Data entries
[Start of Attachment]

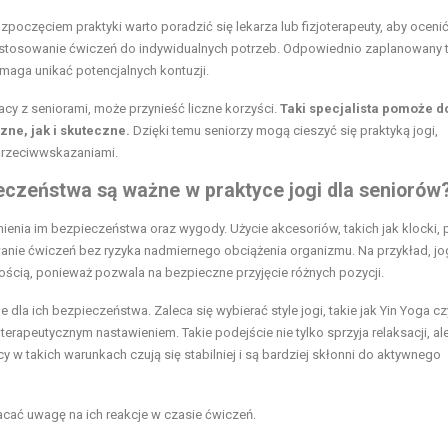
ozpoczęciem praktyki warto poradzić się lekarza lub fizjoterapeuty, aby oceni
dostosowanie ćwiczeń do indywidualnych potrzeb. Odpowiednio zaplanowany t
omaga unikać potencjalnych kontuzji.
cy z seniorami, może przynieść liczne korzyści.
Taki specjalista pomoże d
zne, jak i skuteczne.
Dzięki temu seniorzy mogą cieszyć się praktyką jogi,
przeciwwskazaniami.
ieczeństwa są ważne w praktyce jogi dla seniorów
ienia im bezpieczeństwa oraz wygody. Użycie akcesoriów, takich jak klocki, 
anie ćwiczeń bez ryzyka nadmiernego obciążenia organizmu. Na przykład, jo
ością, ponieważ pozwala na bezpieczne przyjęcie różnych pozycji.
la ich bezpieczeństwa. Zaleca się wybierać style jogi, takie jak Yin Yoga cz
terapeutycznym nastawieniem. Takie podejście nie tylko sprzyja relaksacji, al
 w takich warunkach czują się stabilniej i są bardziej skłonni do aktywnego
racać uwagę na ich reakcje w czasie ćwiczeń.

[End of Attachment]

» Task:
Your answer should be a single number: the tally of lines in the entries that include the word "takich".

» Exercise response:
2